Children’s hospital has to go ahead, says Harris
The failure to build the national children’s hospital would be a scar on the Government’s legacy, Health Minister Simon Harris told an Oireachtas committee.
“Not to build this hospital would be a scar on our legacy as an Oireachtas and as a Government,” he told a meeting of the Health Committee.
“We’d be yet again neglecting kids who went through the last economic boom promised a hospital that was never built because we had parish pump politics of trying to fit it into people’s constituencies on a site that we could never get planning permission for.”
Mr Harris was before the committee to answer questions on cost overruns of the national project.
The bill for the hospital, being built at the St James’s Hospital site in Dublin is expected to be at least €1.4bn.
Mr Harris told TDs and senators that he learned in August that costs were not on track but it was November before he knew the exact figure.

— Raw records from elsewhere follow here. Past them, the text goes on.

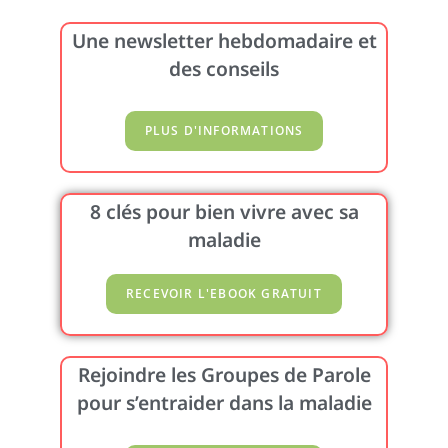
Une newsletter hebdomadaire et
des conseils
8 clés pour bien vivre avec sa
maladie
Rejoindre les Groupes de Parole
pour s’entraider dans la maladie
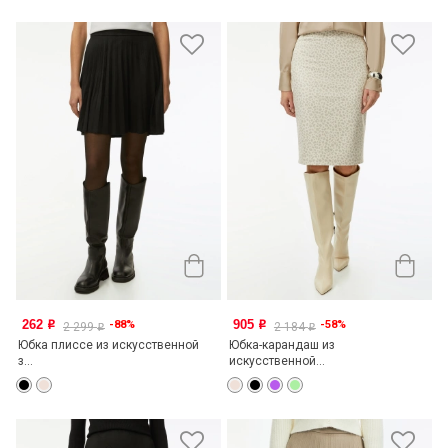
262
905
-88%
-58%
o
o
2 299
2 184
o
o
Юбка плиссе из искусственной
Юбка-карандаш из
з...
искусственной...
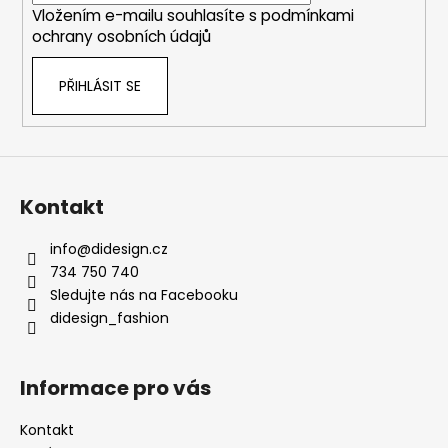
Vložením e-mailu souhlasíte s
podmínkami
ochrany osobních údajů
PŘIHLÁSIT SE
Kontakt
info
@
didesign.cz
734 750 740
Sledujte nás na Facebooku
didesign_fashion
Informace pro vás
Kontakt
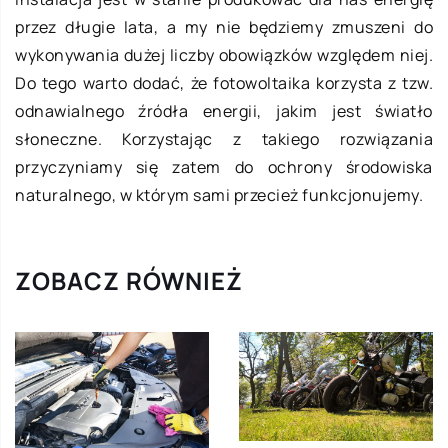
przez długie lata, a my nie będziemy zmuszeni do
wykonywania dużej liczby obowiązków względem niej.
Do tego warto dodać, że fotowoltaika korzysta z tzw.
odnawialnego źródła energii, jakim jest światło
słoneczne. Korzystając z takiego rozwiązania
przyczyniamy się zatem do ochrony środowiska
naturalnego, w którym sami przecież funkcjonujemy.
ZOBACZ RÓWNIEŻ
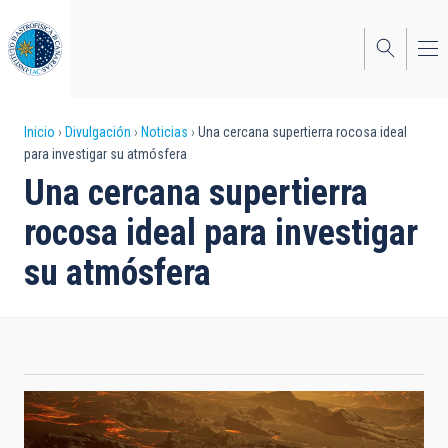
Pasar
al
contenido
principal
Sobrescribir
Inicio
Divulgación
Noticias
Una cercana supertierra rocosa ideal
para investigar su atmósfera
enlaces
Una cercana supertierra
de
rocosa ideal para investigar
ayuda
su atmósfera
a
la
navegación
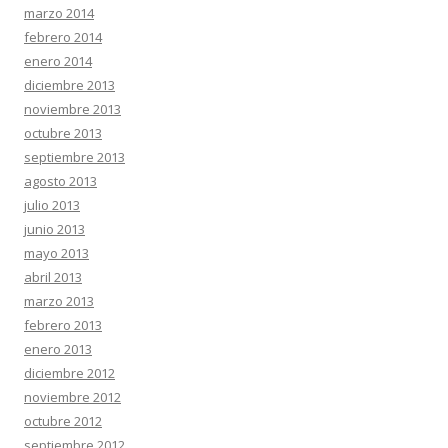
marzo 2014
febrero 2014
enero 2014
diciembre 2013
noviembre 2013
octubre 2013
septiembre 2013
agosto 2013
julio 2013
junio 2013
mayo 2013
abril 2013
marzo 2013
febrero 2013
enero 2013
diciembre 2012
noviembre 2012
octubre 2012
septiembre 2012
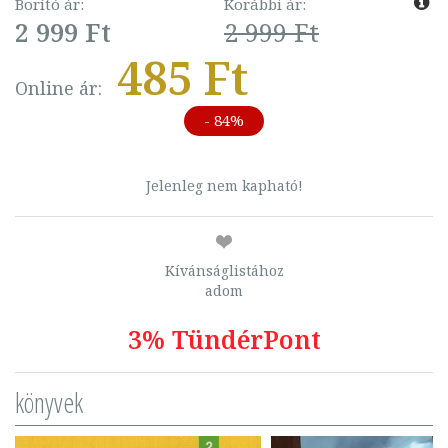
Borító ár:
Korábbi ár:
2 999 Ft
2 999 Ft
485 Ft
Online ár:
- 84%
Jelenleg nem kapható!
Kívánságlistához
adom
3% TündérPont
könyvek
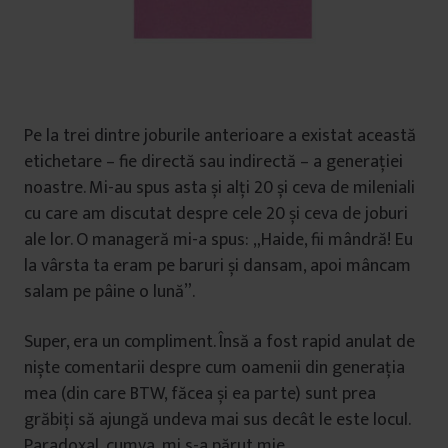
Pe la trei dintre joburile anterioare a existat această
etichetare – fie directă sau indirectă – a generației
noastre. Mi-au spus asta și alți 20 și ceva de mileniali
cu care am discutat despre cele 20 și ceva de joburi
ale lor. O manageră mi-a spus: „Haide, fii mândră! Eu
la vârsta ta eram pe baruri și dansam, apoi mâncam
salam pe pâine o lună”.
Super, era un compliment. Însă a fost rapid anulat de
niște comentarii despre cum oamenii din generația
mea (din care BTW, făcea și ea parte) sunt prea
grăbiți să ajungă undeva mai sus decât le este locul.
Paradoxal, cumva, mi s-a părut mie.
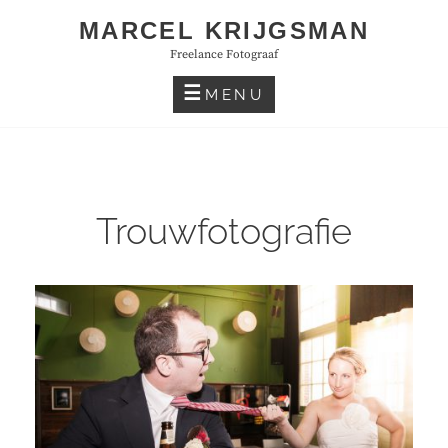
Skip
MARCEL KRIJGSMAN
to
Freelance Fotograaf
content
MENU
Trouwfotografie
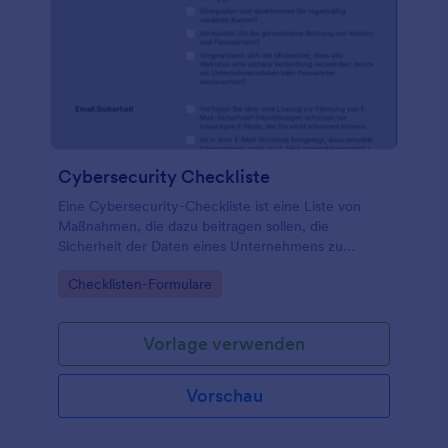
Cybersecurity Checkliste
Eine Cybersecurity-Checkliste ist eine Liste von
Maßnahmen, die dazu beitragen sollen, die
Sicherheit der Daten eines Unternehmens zu
gewährleisten. Wenn ein Unternehmen von einem
Go to Category:
Checklisten-Formulare
Cyberangriff bedroht wird, ist eines der ersten
Instrumente zur Ermittlung der Schwachstelle eine
Cybersecurity-Checkliste. Eine Cybersecurity-
Vorlage verwenden
Checkliste ist ein Dokument, das Best-Practice-
Schritte oder eine Liste von Punkten enthält, die ein
Unternehmen erfüllen muss, um seine
Vorschau
Informationen und Vermögenswerte vor
Sicherheitsbedrohungen zu schützen.
Organisationen, die eine Cybersecurity-Checkliste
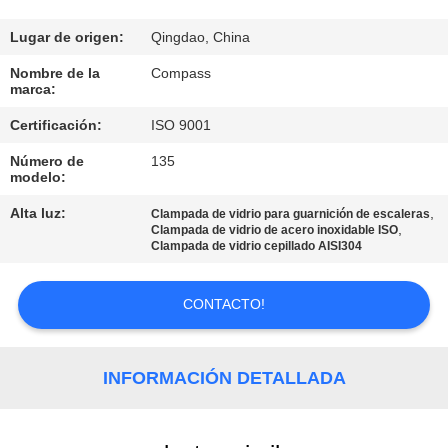
CONTROL
Lugar de origen:
Qingdao, China
DE
Nombre de la
Compass
marca:
CALIDAD
Certificación:
ISO 9001
Número de
135
ÉNTRENOS
modelo:
EN
Alta luz:
,
Clampada de vidrio para guarnición de escaleras
CONTACTO
,
Clampada de vidrio de acero inoxidable ISO
Clampada de vidrio cepillado AISI304
CON
CONTACTO!
NOTICIAS
INFORMACIÓN DETALLADA
PIDA
UNA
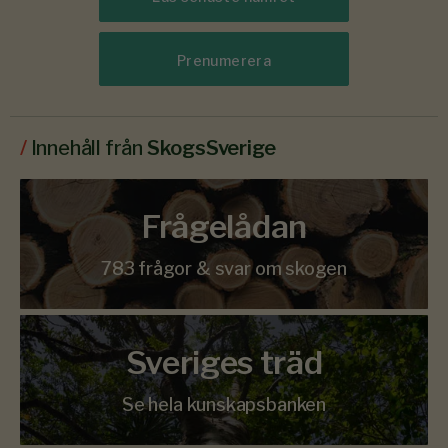
Prenumerera
/
Innehåll från
SkogsSverige
Frågelådan
783 frågor & svar om skogen
Sveriges träd
Se hela kunskapsbanken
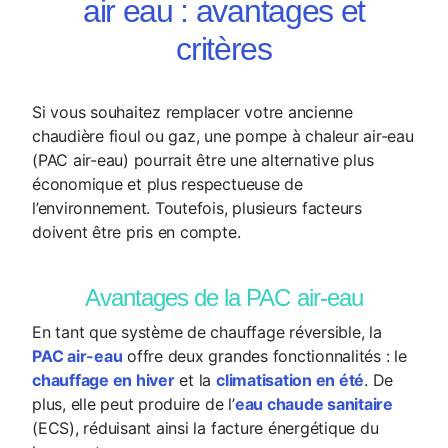
air eau : avantages et
critères
Si vous souhaitez remplacer votre ancienne
chaudière fioul ou gaz, une pompe à chaleur air-eau
(PAC air-eau) pourrait être une alternative plus
économique et plus respectueuse de
l’environnement. Toutefois, plusieurs facteurs
doivent être pris en compte.
Avantages de la PAC air-eau
En tant que système de chauffage réversible, la
PAC air-eau
offre deux grandes fonctionnalités : le
chauffage en hiver
et la
climatisation en été
. De
plus, elle peut produire de l’
eau chaude sanitaire
(ECS), réduisant ainsi la facture énergétique du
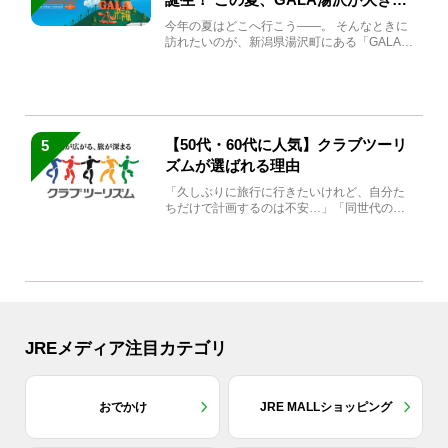
生まれ変わる
今年の夏はどこへ行こう――。 そんなときに
訪れたいのが、新潟県湯沢町にある「GALA湯
沢」。2026年...
【50代・60代に人気】クラブツーリ
5
ズムが選ばれる理由
「久しぶりに旅行に行きたいけれど、自分た
ちだけで計画するのは不安…」「同世代の方
と気兼ねなく楽しみたい」...
JREメディア注目カテゴリ
おでかけ
JRE MALLショッピング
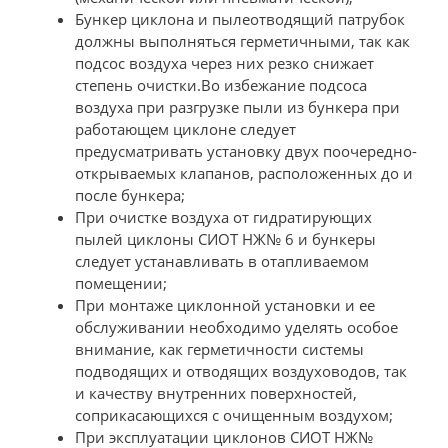
Бункер циклона и пылеотводящий патрубок
должны выполняться герметичными, так как
подсос воздуха через них резко снижает
степень очистки.Во избежание подсоса
воздуха при разгрузке пыли из бункера при
работающем циклоне следует
предусматривать установку двух поочередно-
открываемых клапанов, расположенных до и
после бункера;
При очистке воздуха от гидратирующих
пылей циклоны СИОТ НЖ№ 6 и бункеры
следует устанавливать в отапливаемом
помещении;
При монтаже циклонной установки и ее
обслуживании необходимо уделять особое
внимание, как герметичности системы
подводящих и отводящих воздуховодов, так
и качеству внутренних поверхностей,
соприкасающихся с очищенным воздухом;
При эксплуатации циклонов СИОТ НЖ№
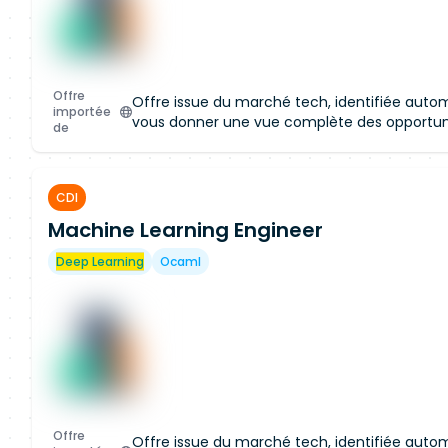
Offre
Offre issue du marché tech, identifiée aut
importée
vous donner une vue complète des opportun
de
CDI
Machine Learning Engineer
Accès restreint à la c
Rejoignez notre plateforme pour ac
Deep Learning
Ocaml
cette offre et obtenir un accès aux
marché.
Créer mon profil
Offre
Offre issue du marché tech, identifiée aut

The cost of the hospital is now €450m higher than the €930m approved by the Government two years ago.
Mr Harris said he could not stop the development of the hospital because it was so badly needed.
He had three options — to either pause, re-tender or proceed with the project.
“We couldn’t actually stop this project because it is so badly needed in terms of the infrastructure for our children.”
The secretary general of the Department of Health, Jim Breslin, agreed it was a mess and was totally unhappy with the situation.
“The situation we are in now is absolutely invidious but we are going to build a hospital that has been required in this country for 30 years.”